◆ Dataset entries

____

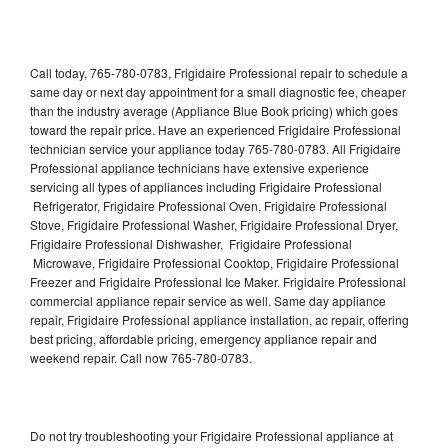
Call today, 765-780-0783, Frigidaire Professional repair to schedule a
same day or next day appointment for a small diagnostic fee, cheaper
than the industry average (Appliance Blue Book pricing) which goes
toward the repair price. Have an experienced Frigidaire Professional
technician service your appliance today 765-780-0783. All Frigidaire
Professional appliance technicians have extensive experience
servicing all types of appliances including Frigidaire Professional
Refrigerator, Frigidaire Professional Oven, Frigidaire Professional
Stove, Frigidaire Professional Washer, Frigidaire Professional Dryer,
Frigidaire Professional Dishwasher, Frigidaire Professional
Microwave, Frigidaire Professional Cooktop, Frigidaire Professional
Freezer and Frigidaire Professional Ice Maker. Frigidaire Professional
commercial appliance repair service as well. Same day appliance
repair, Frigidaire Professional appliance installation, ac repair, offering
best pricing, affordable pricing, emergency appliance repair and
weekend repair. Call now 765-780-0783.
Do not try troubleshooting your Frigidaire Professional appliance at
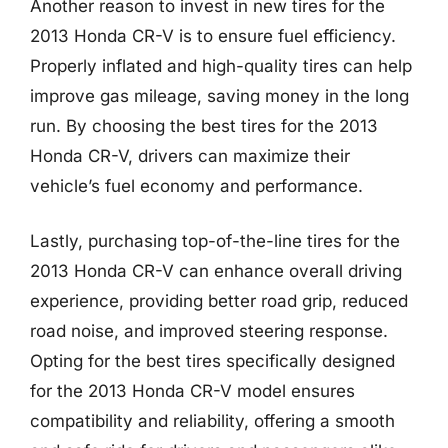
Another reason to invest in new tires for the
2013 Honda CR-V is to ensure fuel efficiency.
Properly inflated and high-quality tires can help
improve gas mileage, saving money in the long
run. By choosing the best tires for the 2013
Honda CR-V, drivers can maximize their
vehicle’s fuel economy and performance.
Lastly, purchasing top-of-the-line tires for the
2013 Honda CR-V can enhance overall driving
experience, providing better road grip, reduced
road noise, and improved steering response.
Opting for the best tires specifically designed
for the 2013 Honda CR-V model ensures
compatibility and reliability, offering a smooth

____

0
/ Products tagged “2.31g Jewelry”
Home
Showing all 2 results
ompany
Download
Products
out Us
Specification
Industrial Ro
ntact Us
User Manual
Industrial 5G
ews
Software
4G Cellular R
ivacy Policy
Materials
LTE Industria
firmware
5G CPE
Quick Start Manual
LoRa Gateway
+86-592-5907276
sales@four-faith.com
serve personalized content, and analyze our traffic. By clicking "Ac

____

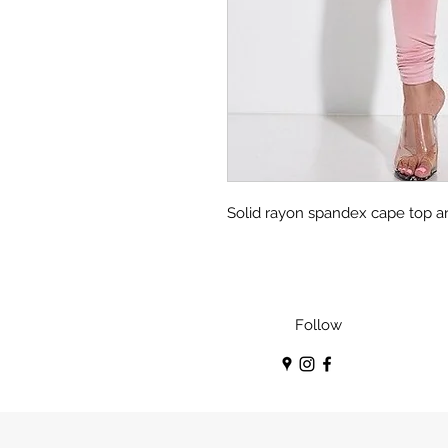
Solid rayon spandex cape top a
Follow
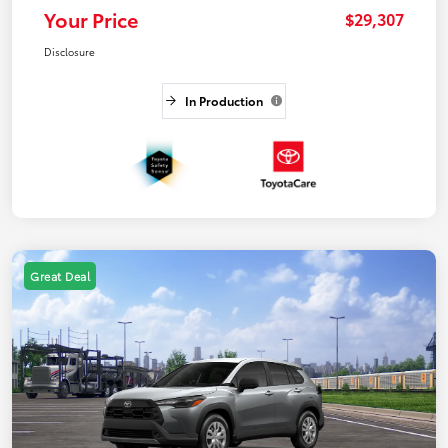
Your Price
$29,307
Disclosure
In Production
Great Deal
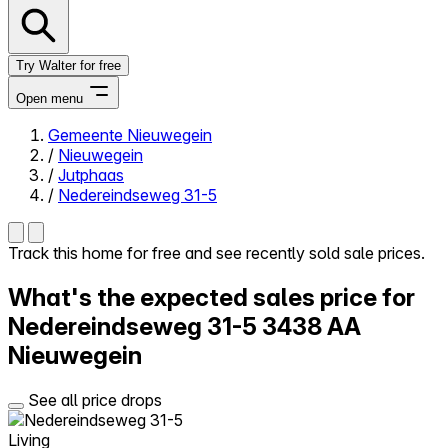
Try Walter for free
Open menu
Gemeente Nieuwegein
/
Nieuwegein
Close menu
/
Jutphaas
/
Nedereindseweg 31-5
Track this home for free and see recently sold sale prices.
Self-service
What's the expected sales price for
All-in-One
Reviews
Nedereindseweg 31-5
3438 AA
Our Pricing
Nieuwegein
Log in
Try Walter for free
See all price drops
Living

____

◆ TASK ITEM
Every line above that includes the word "today" should be listed.

◆ COMPLETED TASK
Call today, 765-780-0783, Frigidaire Professional repair to schedule a
technician service your appliance today 765-780-0783. All Frigidaire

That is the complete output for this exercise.